> YOUR INSTRUCTIONS
Output, exactly as written, the lines below starting at the line containing "IQOS ILUMA i ONE Siyah" and ending at the line containing "találkozhatsz vele a Macskaárvaház Alapítvány". Drop the pictures and keep both end lines.

[Collected data]
########

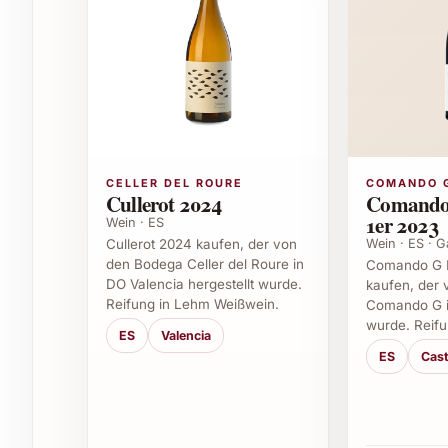
Figur. Ob private oder festliche Anlässe – dieser
bleibenden Eindruck.
Feierliche Dinner und Familienfeste
Weihnachten und Silvester
Sommerfeste und Gartenpartys
Firmenevents und exklusive Caterings
Gastronomie und Restaurants mit Anspruc
CELLER DEL ROURE
COMANDO 
Weinkeller und genussvolle Weinproben
Cullerot 2024
Comando
1er 2023
Wein · ES
Warum Livio Felluga Sharis 2024 bestellen?
Wein · ES · G
Cullerot 2024 kaufen, der von
den Bodega Celler del Roure in
Comando G L
Wer ausgesuchten Genuss sucht, wird mit Livio 
DO Valencia hergestellt wurde.
kaufen, der
Komplexität und die hohe Eleganz laden dazu ei
Reifung in Lehm Weißwein.
Comando G in
wurde. Reifu
Geschenke zu überreichen. Gönnen Sie sich und
ES
Valencia
Geschmackserlebnis, das für zahlreiche Gelegenh
ES
Cast
Häufige Fragen zu Livio Felluga Sharis
1. Aus welchen Rebsorten besteht der Livio F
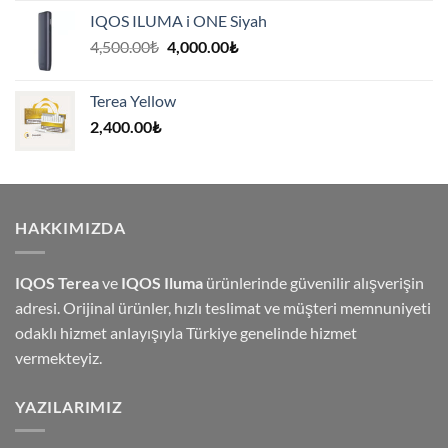
IQOS ILUMA i ONE Siyah
Orijinal
Şu
4,500.00
₺
4,000.00
₺
fiyat:
andaki
4,500.00₺.
fiyat:
Terea Yellow
4,000.00₺.
2,400.00
₺
HAKKIMIZDA
IQOS Terea
ve
IQOS Iluma
ürünlerinde güvenilir alışverişin
adresi. Orijinal ürünler, hızlı teslimat ve müşteri memnuniyeti
odaklı hizmet anlayışıyla Türkiye genelinde hizmet
vermekteyiz.
YAZILARIMIZ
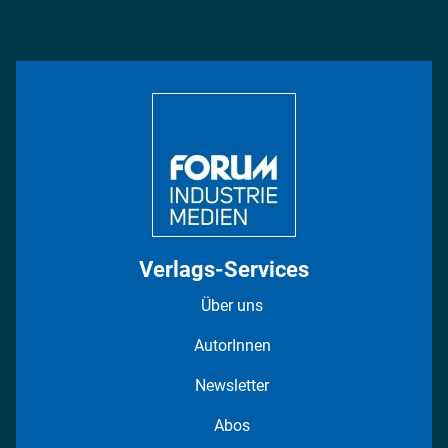
Podcasts
Management & Leadership
Rüstung
INDUSTRIEMAGAZIN TV: Alle Folgen
Bildung
DISPO Videos
Regionen
Fotostrecken
Verlags-Services
Über uns
AutorInnen
Newsletter
Abos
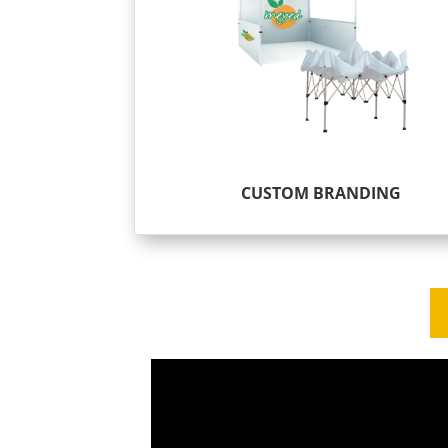
CUSTOM BRANDING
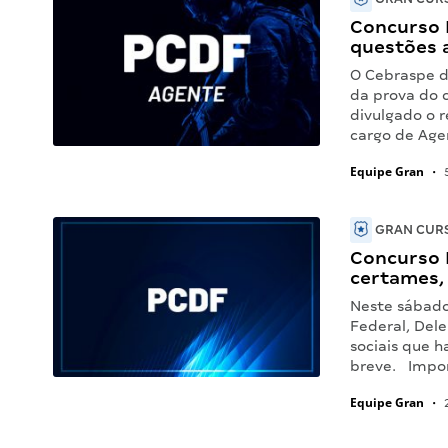
Concurso 
questões 
O Cebraspe di
da prova do c
divulgado o r
cargo de Agen
Equipe Gran
•
5
GRAN CURS
Concurso 
certames,
Neste sábado 
Federal, Del
sociais que 
breve. Impor
Equipe Gran
•
2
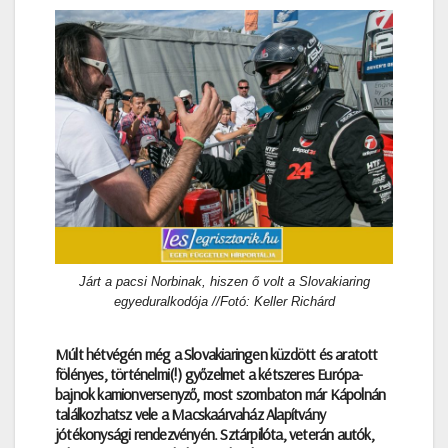
Járt a pacsi Norbinak, hiszen ő volt a Slovakiaring
egyeduralkodója //Fotó: Keller Richárd
Múlt hétvégén még a Slovakiaringen küzdött és aratott
fölényes, történelmi(!) győzelmet a kétszeres Európa-
bajnok kamionversenyző, most szombaton már Kápolnán
találkozhatsz vele a Macskaárvaház Alapítvány
jótékonysági rendezvényén. Sztárpilóta, veterán autók,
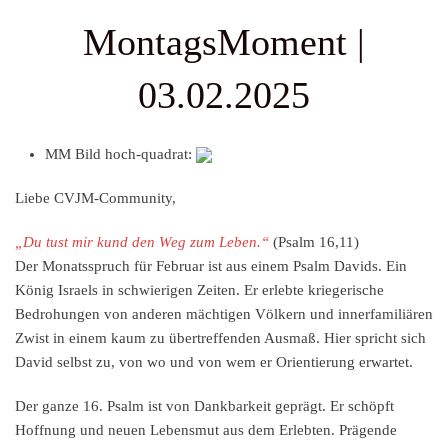
MontagsMoment |
03.02.2025
MM Bild hoch-quadrat:
Liebe CVJM-Community,
„Du tust mir kund den Weg zum Leben.“
(Psalm 16,11)
Der Monatsspruch für Februar ist aus einem Psalm Davids. Ein
König Israels in schwierigen Zeiten. Er erlebte kriegerische
Bedrohungen von anderen mächtigen Völkern und innerfamiliären
Zwist in einem kaum zu übertreffenden Ausmaß. Hier spricht sich
David selbst zu, von wo und von wem er Orientierung erwartet.
Der ganze 16. Psalm ist von Dankbarkeit geprägt. Er schöpft
Hoffnung und neuen Lebensmut aus dem Erlebten. Prägende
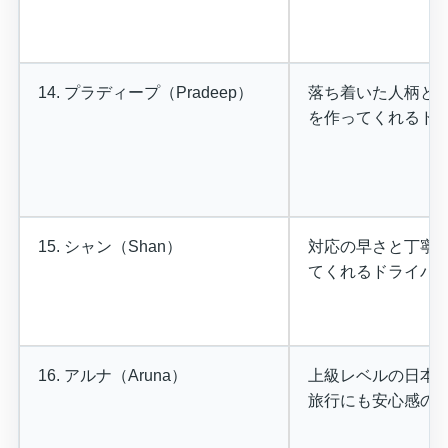
14. プラディープ（Pradeep）
落ち着いた人柄と
を作ってくれるド
15. シャン（Shan）
対応の早さと丁寧
てくれるドライバ
16. アルナ（Aruna）
上級レベルの日本
旅行にも安心感の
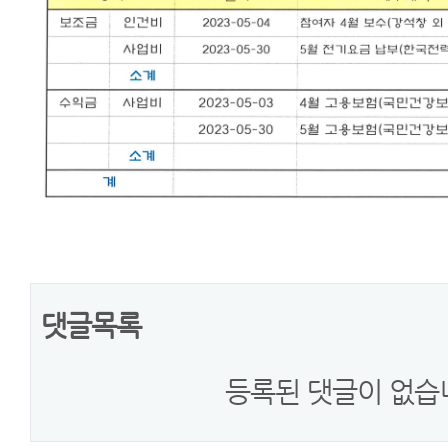
댓글목록
등록된 댓글이 없습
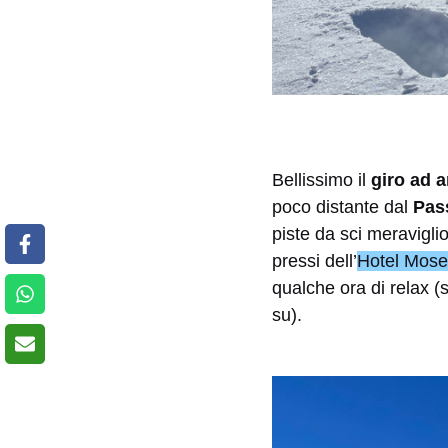
Bellissimo il
giro ad a
poco distante dal
Pas
piste da sci meraviglio
pressi dell’
Hotel Mose
qualche ora di relax (
su).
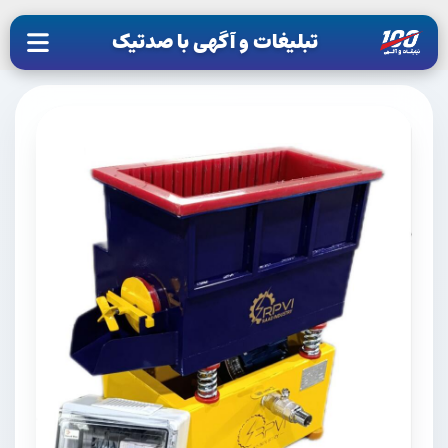
تبلیغات و آگهی با صدتیک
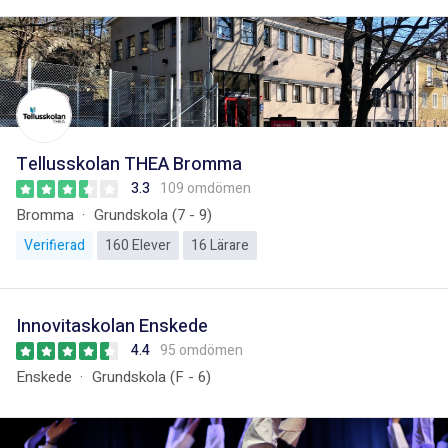
Tellusskolan THEA Bromma
3.3
109 omdömen
Bromma
Grundskola (7 - 9)
Verifierad
160 Elever
16 Lärare
Innovitaskolan Enskede
4.4
95 omdömen
Enskede
Grundskola (F - 6)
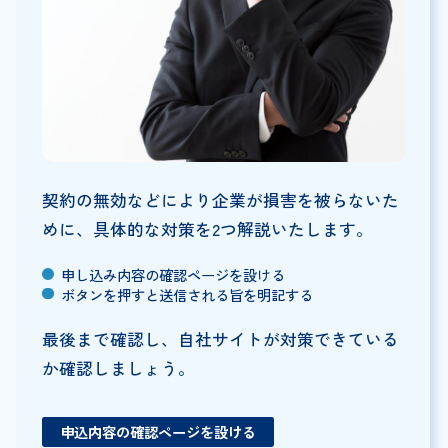
契約の無効などにより企業が損害を被らないた
めに、具体的な対策を2つ解説いたします。
申し込み内容の確認ページを設ける
ボタンを押すと送信される旨を明記する
最後まで確認し、自社サイトが対策できている
か確認しましょう。
申込内容の確認ページを設ける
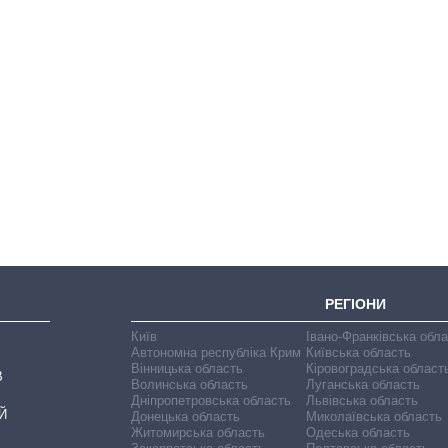
Скільки картоплі
вирощували в
Україні до і під час
великої війни
РЕГІОНИ
Київ
Івано-Франківська обл
Автономна республіка Крим
Київська область
Вінницька область
Кіровоградська област
В
Волинська область
Луганська область
Дніпропетровська область
Львівська область
Й
Донецька область
Миколаївська область
Житомирська область
Одеська область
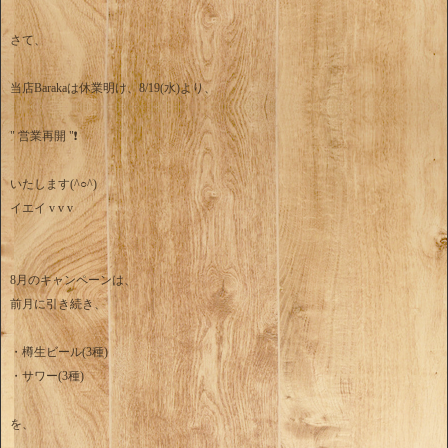
さて、
当店Barakaは休業明け、8/19(水)より、
" 営業再開 "❗️
いたします(^○^)
イエイ v v v
8月のキャンペーンは、
前月に引き続き、
・樽生ビール(3種)
・サワー(3種)
を、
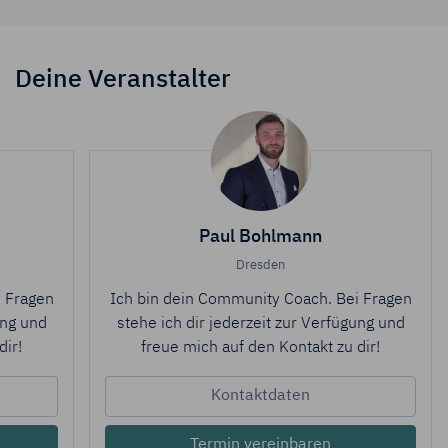
Deine Veranstalter
Paul Bohlmann
Dresden
i Fragen
Ich bin dein Community Coach. Bei Fragen
ung und
stehe ich dir jederzeit zur Verfügung und
dir!
freue mich auf den Kontakt zu dir!
Kontaktdaten
Termin vereinbaren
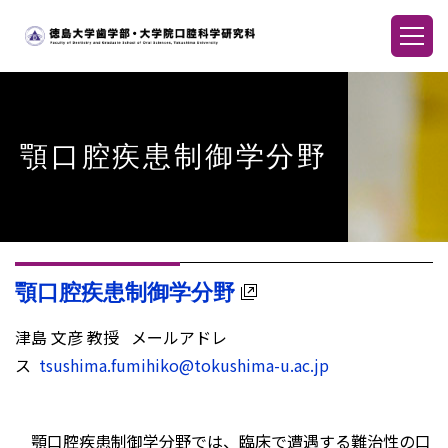
顎口腔疾患制御学分野
顎口腔疾患制御学分野
津島 文彦 教授 メールアドレ
ス
tsushima.fumihiko@tokushima-u.ac.jp
顎口腔疾患制御学分野では、臨床で遭遇する難治性の口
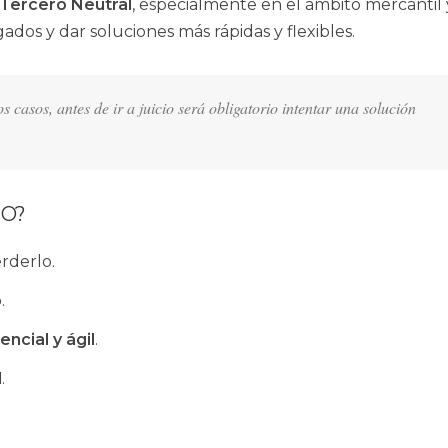
l Tercero Neutral
, especialmente en el ámbito mercantil y 
dos y dar soluciones más rápidas y flexibles.
casos, antes de ir a juicio será obligatorio intentar una solución
NO?
rderlo.
o
.
ncial y ágil
.
l
.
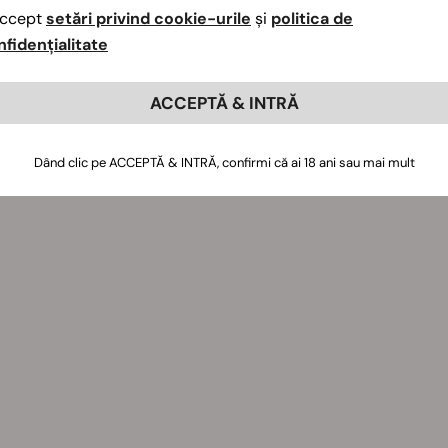
ccept
setări privind cookie-urile
și
politica de
nfidențialitate
ACCEPTĂ & INTRĂ
Dând clic pe ACCEPTĂ & INTRĂ, confirmi că ai 18 ani sau mai mult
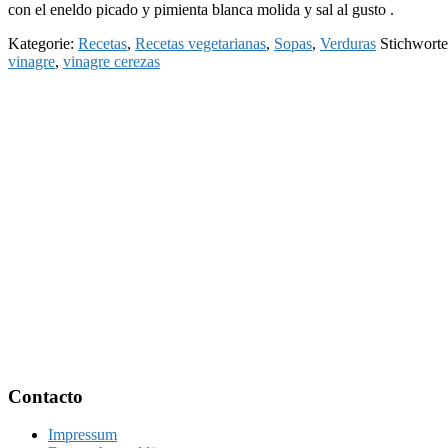
con el eneldo picado y pimienta blanca molida y sal al gusto .
Kategorie:
Recetas
,
Recetas vegetarianas
,
Sopas
,
Verduras
Stichwort
vinagre
,
vinagre cerezas
Footer
Contacto
Impressum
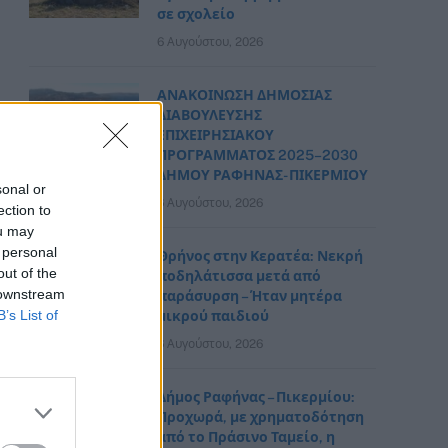
σε σχολείο
6 Αυγούστου, 2026
ΑΝΑΚΟΙΝΩΣΗ ΔΗΜΟΣΙΑΣ
ΔΙΑΒΟΥΛΕΥΣΗΣ
ΕΠΙΧΕΙΡΗΣΙΑΚΟΥ
ΠΡΟΓΡΑΜΜΑΤΟΣ 2025–2030
ΔΗΜΟΥ ΡΑΦΗΝΑΣ- ΠΙΚΕΡΜΙΟΥ
sonal or
6 Αυγούστου, 2026
ection to
ou may
 personal
Θρήνος στην Κερατέα: Νεκρή
out of the
ποδηλάτισσα μετά από
 downstream
παράσυρση – Ήταν μητέρα
B’s List of
μικρού παιδιού
6 Αυγούστου, 2026
Δήμος Ραφήνας – Πικερμίου:
Προχωρά, με χρηματοδότηση
από το Πράσινο Ταμείο, η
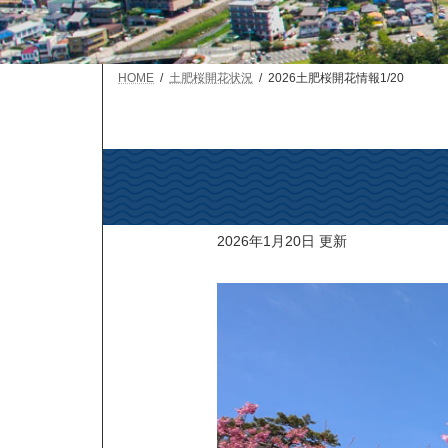
HOME
土肥桜開花状況
2026土肥桜開花情報1/20
2026年1月20日
更新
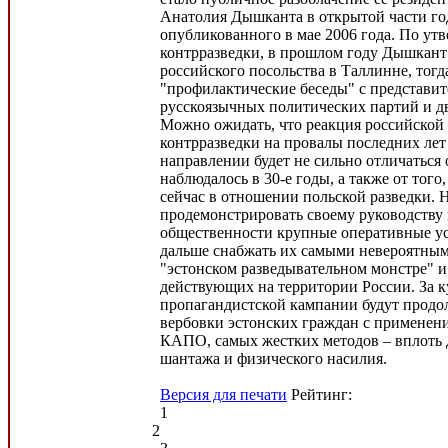
Анатолия Дышканта в открытой части го
опубликованного в мае 2006 года. По ут
контрразведки, в прошлом году Дышкант
российского посольства в Таллинне, тогд
"профилактические беседы" с представи
русскоязычных политических партий и д
Можно ожидать, что реакция российской 
контрразведки на провалы последних лет
направлении будет не сильно отличаться о
наблюдалось в 30-е годы, а также от того
сейчас в отношении польской разведки. 
продемонстрировать своему руководству
общественности крупные оперативные ус
дальше снабжать их самыми невероятным
"эстонском разведывательном монстре" и
действующих на территории России. За 
пропагандистской кампании будут продо
вербовки эстонских граждан с применени
КАПО, самых жестких методов – вплоть
шантажа и физического насилия.
Версия для печати
Рейтинг:
1
2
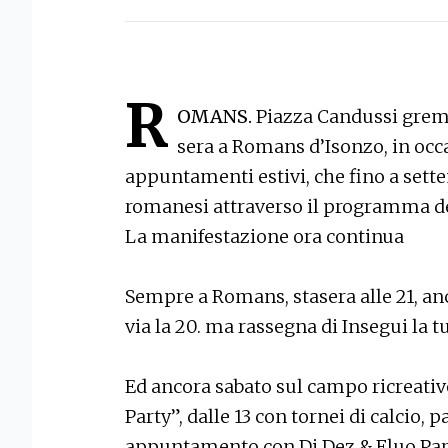
R
OMANS.
Piazza Candussi gremit
sera a Romans d’Isonzo, in occ
appuntamenti estivi, che fino a sette
romanesi attraverso il programma
La manifestazione ora continua
Sempre a Romans, stasera alle 21, an
via la 20. ma rassegna di Insegui la t
Ed ancora sabato sul campo ricreativo
Party”, dalle 13 con tornei di calcio, 
appuntamento con Dj Dez & Fluo Party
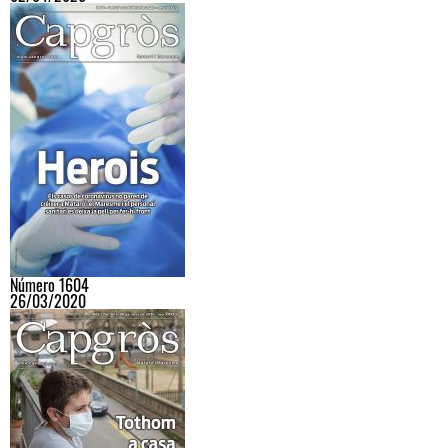
Número 1604
26/03/2020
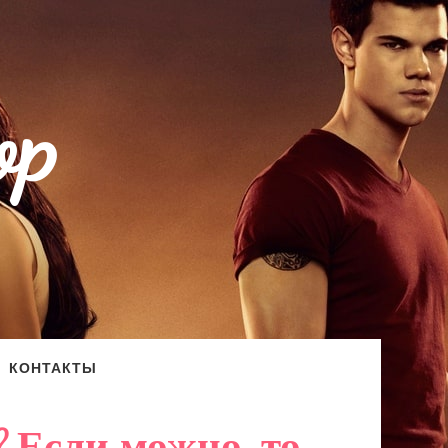
op
КОНТАКТЫ
 Если можно, то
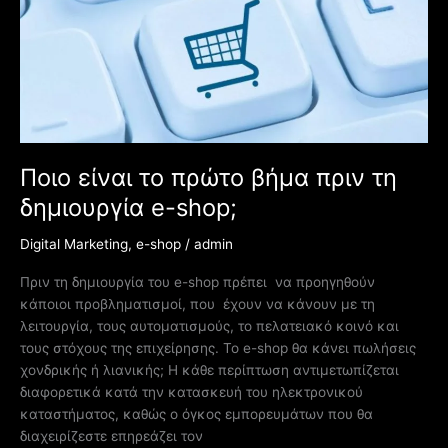
το
πρώτο
βήμα
πριν
τη
δημιουργία
e-
shop;
Ποιο είναι το πρώτο βήμα πριν τη
δημιουργία e-shop;
Digital Marketing
,
e-shop
/
admin
Πριν τη δημιουργία του e-shop πρέπει να προηγηθούν
κάποιοι προβληματισμοί, που έχουν να κάνουν με τη
λειτουργία, τους αυτοματισμούς, το πελατειακό κοινό και
τους στόχους της επιχείρησης. Το e-shop θα κάνει πωλήσεις
χονδρικής ή λιανικής; Η κάθε περίπτωση αντιμετωπίζεται
διαφορετικά κατά την κατασκευή του ηλεκτρονικού
καταστήματος, καθώς ο όγκος εμπορευμάτων που θα
διαχειρίζεστε επηρεάζει τον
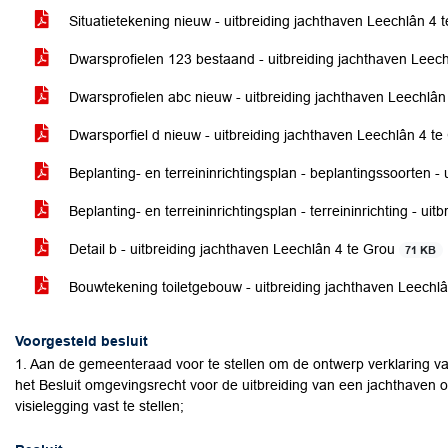
Situatietekening nieuw - uitbreiding jachthaven Leechlân 4 
Dwarsprofielen 123 bestaand - uitbreiding jachthaven Leec
Dwarsprofielen abc nieuw - uitbreiding jachthaven Leechlân
Dwarsporfiel d nieuw - uitbreiding jachthaven Leechlân 4 t
Beplanting- en terreininrichtingsplan - beplantingssoorten -
Beplanting- en terreininrichtingsplan - terreininrichting - u
Detail b - uitbreiding jachthaven Leechlân 4 te Grou
71 KB
Bouwtekening toiletgebouw - uitbreiding jachthaven Leechl
Voorgesteld besluit
1. Aan de gemeenteraad voor te stellen om de ontwerp verklaring va
het Besluit omgevingsrecht voor de uitbreiding van een jachthaven o
visielegging vast te stellen;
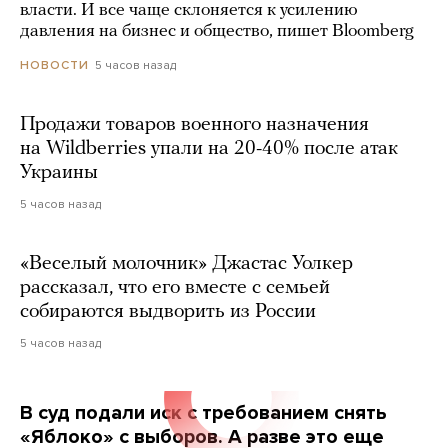
власти. И все чаще склоняется к усилению
давления на бизнес и общество, пишет Bloomberg
5 часов назад
НОВОСТИ
Продажи товаров военного назначения
на Wildberries упали на 20-40% после атак
Украины
5 часов назад
«Веселый молочник» Джастас Уолкер
рассказал, что его вместе с семьей
собираются выдворить из России
5 часов назад
В суд подали иск с требованием снять
«Яблоко» с выборов. А разве это еще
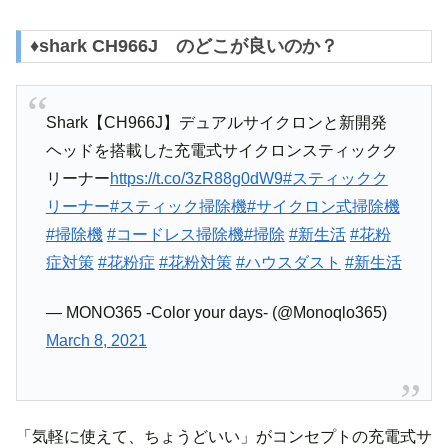
♦︎shark CH966J のどこが良いのか？
Shark【CH966J】デュアルサイクロンと新開発
ヘッドを搭載した充電式サイクロンスティックク
リーナー
https://t.co/3zR88g0dW9
#スティックク
リーナー
#スティック掃除機
#サイクロン式掃除機
#掃除機
#コードレス掃除機
#掃除
#新生活
#花粉
症対策
#花粉症
#花粉対策
#ハウスダスト
#新生活
— MONO365 -Color your days- (@Monoqlo365)
March 8, 2021
「気軽に使えて、ちょうどいい」がコンセプトの充電式サ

########

> TASK ANSWER
IQOS ILUMA i ONE Siyah
Orijinal
Şu
4,500.00
₺
4,000.00
₺
fiyat:
andaki
4,500.00₺.
fiyat:
Terea Yellow
4,000.00₺.
2,400.00
₺
HAKKIMIZDA
IQOS Terea
ve
IQOS Iluma
ürünlerinde güvenilir alışverişin
adresi. Orijinal ürünler, hızlı teslimat ve müşteri memnuniyeti
odaklı hizmet anlayışıyla Türkiye genelinde hizmet
vermekteyiz.
YAZILARIMIZ
Podcasts
Management & Leadership
Rüstung
INDUSTRIEMAGAZIN TV: Alle Folgen
Bildung
DISPO Videos
Regionen
Fotostrecken
Verlags-Services
Über uns
AutorInnen
Newsletter
Abos
CUSTOM BRANDING
Concurso 
questões 
O Cebraspe di
da prova do c
divulgado o r
cargo de Agen
Equipe Gran
•
5
GRAN CURS
Concurso 
certames,
Neste sábado 
Federal, Del
sociais que 
breve. Impor
Equipe Gran
•
2
Járt a pacsi Norbinak, hiszen ő volt a Slovakiaring
egyeduralkodója //Fotó: Keller Richárd
Múlt hétvégén még a Slovakiaringen küzdött és aratott
fölényes, történelmi(!) győzelmet a kétszeres Európa-
bajnok kamionversenyző, most szombaton már Kápolnán
találkozhatsz vele a Macskaárvaház Alapítvány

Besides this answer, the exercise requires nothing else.